第10章

第64話 こどもたちは おうえん している

ご無沙汰しております。

完全に不定期なのですが、お付き合いいただけたら嬉しいです。


~ ※ ~ ※ ~ ※ ~ ※ ~ ※ ~ ※ ~ ※ ~ ※ ~


「「おおきくな~れ♪ おおきくな~れ♪ モエモエ! キュン♪」」


 畑の方で、大声を上げて歌っていたのは、2人の姉妹だ。

 彼女たちの名前はプラネとシス。

 年は10歳。

 まだまだ子どもで、身体も顔も幼い。

 だが、こう見えて、村の畑の管理者の1人だ。


 何故ならば、彼女たちのスキルは畑の作物にとってなくてはならないものだからである。


 名前   : プラネ

 レベル  : 15/70

    力 : 48

   魔力 : 72

   体力 : 60

  素早さ : 69

  耐久力 : 180


 ジョブ  :


 スキル  : 大応援LV4 混乱の歌LV2

        隠れるLV3




 名前   : シス

 レベル  : 14/70

    力 : 44

   魔力 : 73

   体力 : 55

  素早さ : 60

  耐久力 : 170


 ジョブ  :


 スキル  : 鼓舞LV1  癒やしの歌LV2

        調合LV3



 注目すべきは、【大応援】と【鼓舞】のスキルだ。

 【応援】というスキルの第2派生、第3派生で、仲間にかかっているスキル効果を上昇させる効果がある。


 村にある畑はドリーのスキル【成長促進】の加護にある。

 そこにプラネ&シスの【応援】系のスキルを組み合わせて、さらに効果を高めているのだ。


 とはいえ、スキルで成長を無理矢理引き揚げても、その分の栄養が必要になる。

 だから常に人が土に水や肥料を上げたり、土そのものを入れ替え続けている。

 有り難いのは【言霊ネイムド】の力だ。

 土の肥料として必要なリンとカリウムを生成し放題なので、肥料に事欠かない。


 それでもなかなかうまくいかないこともある。

 ドリーの【成長促進】、プラネとシスの【応援】系スキル――このトリプルスキルがあれば、冬まで余裕だろうと思ってたけど、なかなか簡単には物は運ばない。


 農業は難しい。

 ブラムゴンと戦っている方がまだマシだ。


 それでも村人たちは小さな畑を懸命に守り、そして作物の成長を見守った。


 結果――――。


「ダイチお兄ちゃん、とれたよ!」

「おっきいのとれた!」


 プラネとシスが引っこ抜いたジャガイモを見せびらかす。

 まさにたわわにヽヽヽヽ実ったジャガイモが、小さな手に握られていた。

 土を被った2人の姉妹の表情は晴れやかだ。

 どうだとばかりに、「ドヤ顔」を浮かべている。


「おっきいのが獲れたね。
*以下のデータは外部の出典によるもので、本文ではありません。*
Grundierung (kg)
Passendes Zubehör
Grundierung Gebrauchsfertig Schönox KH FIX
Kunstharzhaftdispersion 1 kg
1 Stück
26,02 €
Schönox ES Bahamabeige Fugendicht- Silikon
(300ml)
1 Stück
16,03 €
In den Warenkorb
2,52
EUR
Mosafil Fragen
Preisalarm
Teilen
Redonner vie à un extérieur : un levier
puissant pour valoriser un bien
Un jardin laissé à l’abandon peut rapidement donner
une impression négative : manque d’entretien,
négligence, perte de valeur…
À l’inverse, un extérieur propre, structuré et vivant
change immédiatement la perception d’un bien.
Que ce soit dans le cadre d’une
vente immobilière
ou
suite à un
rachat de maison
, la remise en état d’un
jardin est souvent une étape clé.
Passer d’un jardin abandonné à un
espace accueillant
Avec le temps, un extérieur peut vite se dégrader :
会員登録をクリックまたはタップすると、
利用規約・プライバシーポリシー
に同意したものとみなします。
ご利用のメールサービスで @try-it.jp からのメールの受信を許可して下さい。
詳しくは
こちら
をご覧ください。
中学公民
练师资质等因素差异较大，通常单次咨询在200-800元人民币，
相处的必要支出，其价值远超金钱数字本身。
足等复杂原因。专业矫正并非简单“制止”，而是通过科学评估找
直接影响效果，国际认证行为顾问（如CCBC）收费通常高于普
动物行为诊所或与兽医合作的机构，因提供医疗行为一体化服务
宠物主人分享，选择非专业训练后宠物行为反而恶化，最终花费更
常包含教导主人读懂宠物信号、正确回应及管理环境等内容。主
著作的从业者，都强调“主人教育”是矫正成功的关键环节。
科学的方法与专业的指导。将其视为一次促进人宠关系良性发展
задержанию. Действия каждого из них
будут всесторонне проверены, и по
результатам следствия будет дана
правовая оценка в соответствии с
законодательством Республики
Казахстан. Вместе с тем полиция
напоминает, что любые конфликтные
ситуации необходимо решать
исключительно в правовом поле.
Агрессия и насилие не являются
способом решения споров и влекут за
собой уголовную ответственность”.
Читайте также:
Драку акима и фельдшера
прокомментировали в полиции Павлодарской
偉いぞ、プラネ、シス」

「プラネ、えらい?」

「シス、えらい?」

「うん。2人とも偉い偉い」


 2人の頭を撫でてやる。

 再びキャッキャッと喜んでいた。


「早速、ミセスのところに持っていってあげて。おいしいふかし芋を作ってくれるよ」

「え-。ふかし芋」

「あきたー」

「そう? じゃあ、バターを付けてあげる」

「やったー!」

「ジャガバタすきー!」


 ぴゅー、プラネとシスは走って行く。


「あ。ちょっと待って、2人とも」

「んー?」

「どうしたの、ダイチお兄ちゃん」


 ジャガイモが入った笊を持ったまま、2人は振り返る。

 俺は苦笑しながら、尋ねた。


「あの~、さっきの歌はどこで覚えたの?」

「歌? おっきくな~れの歌?」


 プラネが尋ねる。

 答えてくれたのは、横のシスだ。


「何を言ってるの? お兄ちゃんだよ?」

「俺??」


 え? 全然覚えがないんだけど……。

 てか、なんで俺が?

 俺の前職に、メイドカフェのメイドなんて項目はないんだけどな。


「前にお兄ちゃんが、顔を真っ赤になってた時に」

「おっきくなる、おまじないを教えてくれたの」


 顔が真っ赤?


 ああ!! そういうことか。

 どうりで覚えていないはずだ。

 てか、なんで「おっきくな~れ」なんだ?

 普通は「おいしくな~れ」だろ?


 酒に酔った時の俺は、10歳の少女達の前で一体何を大きくしていたんだろうか。


 …………。


 うん。考えるのはよそう。

 日本なら事案になりそうだし。


「ダイチィィィィィイイイイイイ!!」


 まるでF1カーみたいに飛び込んできたのは、ミャアだった。

 跳ねられそうになった俺はなんとか回避する。

 ミャアはそのまま盛大にグラベル――じゃなかった、畑の方に突っ込んだ。


「だ、ダイチ! なんで躱すみゃ」

「時速300キロで突っ込まれたら、誰だって躱すって」

「じそく? さんびゃくきろ?」

「こっちの話だ。――――で? ミャアは何しに来たんだ? もしかして、さぼりじゃないよな」

「違うみゃ! 収穫が済んだから、持ってきたみゃよ」


 ミャアはぺっぺっと土を吐き出しながら、後ろを指差した。


 獣人たちがワラワラと村に入ってくる。

 頭の上に大きな籠を載せていた。

 入っていたのは、茸だ。


「おお! 良い感じに育ちましたね」


 適度に広がった茶色の傘。

 傘の裏側は白く、新鮮みを感じる。

 ひだの部分は元気よく張りがあり、何より思わず涎が垂れてしまいそうになるほど、肉厚だ。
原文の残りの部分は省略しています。